Shortly three carloads of young women arrived, followed by the limousine carrying Long John Silver. The girls tumbled out and began to teeter up the path towards the field. There was a glitter of frost on the patchy grass and a cold white sun high above the poplar trees beyond the boundary wall of the cemetery. Unsuitably dressed and squealing in the nippy air, the girls ran round like chickens before fleeing back to the cars. The comedian waited were he was, swigging from his hip flask.
When the coach arrived it took some time to organise the teams. Having inspected the club-house Bunny pronounced it unsafe.
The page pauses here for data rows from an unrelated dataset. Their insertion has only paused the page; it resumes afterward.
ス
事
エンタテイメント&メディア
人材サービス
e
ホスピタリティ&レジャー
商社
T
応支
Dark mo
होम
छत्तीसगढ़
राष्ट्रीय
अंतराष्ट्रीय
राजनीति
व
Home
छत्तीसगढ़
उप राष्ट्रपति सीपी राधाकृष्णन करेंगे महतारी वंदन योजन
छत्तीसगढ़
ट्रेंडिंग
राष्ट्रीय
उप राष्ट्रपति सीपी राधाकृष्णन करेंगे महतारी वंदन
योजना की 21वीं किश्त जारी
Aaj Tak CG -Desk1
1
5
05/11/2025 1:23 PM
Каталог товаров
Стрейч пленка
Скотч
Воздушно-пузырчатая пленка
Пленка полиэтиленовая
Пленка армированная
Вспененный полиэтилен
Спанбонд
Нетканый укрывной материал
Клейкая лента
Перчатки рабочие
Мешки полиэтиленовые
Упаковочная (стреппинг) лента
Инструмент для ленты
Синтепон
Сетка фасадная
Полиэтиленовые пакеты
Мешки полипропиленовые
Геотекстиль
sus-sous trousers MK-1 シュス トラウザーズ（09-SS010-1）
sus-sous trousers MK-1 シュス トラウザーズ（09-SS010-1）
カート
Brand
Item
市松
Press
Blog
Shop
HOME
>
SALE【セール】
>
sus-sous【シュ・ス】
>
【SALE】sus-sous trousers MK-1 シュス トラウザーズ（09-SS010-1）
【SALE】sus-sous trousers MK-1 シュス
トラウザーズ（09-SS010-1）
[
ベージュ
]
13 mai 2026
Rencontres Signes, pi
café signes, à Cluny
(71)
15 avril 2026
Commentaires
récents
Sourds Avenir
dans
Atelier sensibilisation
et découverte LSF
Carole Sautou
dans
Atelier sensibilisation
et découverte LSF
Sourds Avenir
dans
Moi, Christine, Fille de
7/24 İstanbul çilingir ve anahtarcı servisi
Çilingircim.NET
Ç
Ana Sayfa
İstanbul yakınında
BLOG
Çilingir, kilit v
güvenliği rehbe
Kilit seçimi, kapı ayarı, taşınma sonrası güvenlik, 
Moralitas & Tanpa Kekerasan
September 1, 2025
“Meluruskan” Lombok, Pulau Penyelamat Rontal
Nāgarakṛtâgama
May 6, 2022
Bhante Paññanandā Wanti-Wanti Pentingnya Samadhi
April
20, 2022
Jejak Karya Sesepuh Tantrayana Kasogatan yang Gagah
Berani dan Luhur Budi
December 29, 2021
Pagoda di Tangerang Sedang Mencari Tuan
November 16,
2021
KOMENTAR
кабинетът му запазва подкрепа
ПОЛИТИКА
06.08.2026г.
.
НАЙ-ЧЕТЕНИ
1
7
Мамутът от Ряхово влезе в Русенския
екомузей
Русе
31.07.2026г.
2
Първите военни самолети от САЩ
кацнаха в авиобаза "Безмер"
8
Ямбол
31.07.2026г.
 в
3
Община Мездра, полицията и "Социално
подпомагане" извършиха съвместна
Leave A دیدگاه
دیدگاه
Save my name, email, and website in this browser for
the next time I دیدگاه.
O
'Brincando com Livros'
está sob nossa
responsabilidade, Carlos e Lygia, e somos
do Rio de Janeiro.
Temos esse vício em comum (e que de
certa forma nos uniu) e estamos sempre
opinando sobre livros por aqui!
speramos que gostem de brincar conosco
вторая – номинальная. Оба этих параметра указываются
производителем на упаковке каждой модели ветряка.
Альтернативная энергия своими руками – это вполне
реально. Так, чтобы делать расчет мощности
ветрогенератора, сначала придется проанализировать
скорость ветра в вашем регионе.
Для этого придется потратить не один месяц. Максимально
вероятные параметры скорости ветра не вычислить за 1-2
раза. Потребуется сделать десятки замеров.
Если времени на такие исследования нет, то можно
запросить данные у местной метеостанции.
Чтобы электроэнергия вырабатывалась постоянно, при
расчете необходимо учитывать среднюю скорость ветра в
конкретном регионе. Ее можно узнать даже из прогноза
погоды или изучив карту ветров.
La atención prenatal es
Even the wooden steps leading up to the door were rotten.
‘Back, back,’ he cried, as the pirates ran towards him.
‘Think of your ankles, boys,’ shouted the stage-manager of the Empire Theatre, standing his ground and shooing them away.
The girls, coaxed from the cars and persuaded to sit on the bottom row of the stand, were heaped with the players’ coats and scarves and warned not to fidget. The stand swayed alarmingly under their weight and one or two screamed nervously.
Vernon was bewildered at first. The teams weren’t even dressed properly. Many of the players refused to get into shorts, and the Empire goalie wore cricket pads over striped long-johns. The celebrated comedian had a cigar clamped in his mouth. His chauffeur kept pace with him on the sideline, carrying a flask which glinted in the chilly sunlight. It was obvious it wasn’t going to be a serious game.